Dive Brief:
- More than 1,000 employers wrote to Senate leadership Thursday pleading for it to take up legislation to repeal a controversial excise tax on high-cost employer-based health plans slated to go into effect in 2022.
- The groups, which run the gamut from payer lobby America's Health Insurance Plans to the U.S. Chamber of Commerce, argue the tax will have sweeping effects beyond just "gold-plated" health coverage and raise premiums and out-of-pocket costs for the almost 180 million Americans covered through their employer.

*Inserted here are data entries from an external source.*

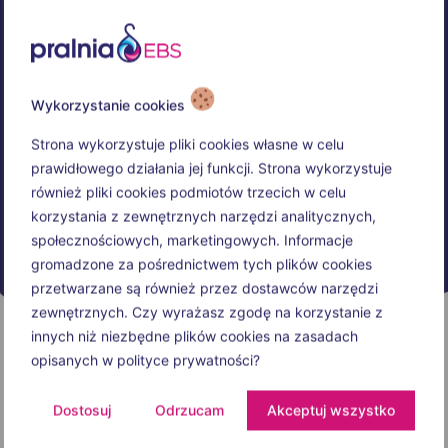
Wykorzystanie cookies
Strona wykorzystuje pliki cookies własne w celu
prawidłowego działania jej funkcji. Strona wykorzystuje
również pliki cookies podmiotów trzecich w celu
korzystania z zewnętrznych narzędzi analitycznych,
społecznościowych, marketingowych. Informacje
gromadzone za pośrednictwem tych plików cookies
przetwarzane są również przez dostawców narzędzi
zewnętrznych. Czy wyrażasz zgodę na korzystanie z
innych niż niezbędne plików cookies na zasadach
opisanych w polityce prywatności?
Dostosuj
Odrzucam
Akceptuj wszystko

- The so-called Cadillac tax was originally slated to start in 2018 but has been delayed twice through bipartisan votes.
Dive Insight:
The Cadillac tax, meant to level the playing field between those purchasing coverage on the Affordable Care Act exchanges and those getting employer-sponsored plans, would produce $183 billion in federal revenue through 2029, according to the Congressional Budget Office — $96 billion directly from employers.
The House overwhelmingly passed a bill repealing the tax in July by a bipartisan vote of 419-6. The legislation is currently awaiting action in the Senate, where a third of senators are now co-sponsoring a comparison bill to repeal.
If enacted, the Cadillac tax only dings the most generous employer-provided health plans — those that cost more than $11,200 per year for an individual or $30,150 for a family.
But the looming threat of the tax caused employers to increase deductibles and other out-of-pocket cost sharing, according to the National Business Group on Health. That will likely only accelerate once the tax goes into effect, Stan Dorn, a senior fellow at patient advocacy group Families USA, wrote in Health Affairs earlier this year.
And, though the tax was intended only to hit the most generous plans, "the reality is that very modest plans covered low- and moderate-income working families are projected to trigger the tax simply because they incur greater health expenses," the 1,089 employers, unions and healthcare organizations wrote to Senate Majority Leader Mitch McConnell, R-Ky., and Minority Leader Chuck Schumer, D-NY.
Other high-profile signees include CVS Health and Cigna; pharmaceutical giants Eli Lilly and Pfizer; vehicle manufacturers General Motors, Ford, Hyundai and Toyota; and tech companies Intel and AT&T, along with Families USA.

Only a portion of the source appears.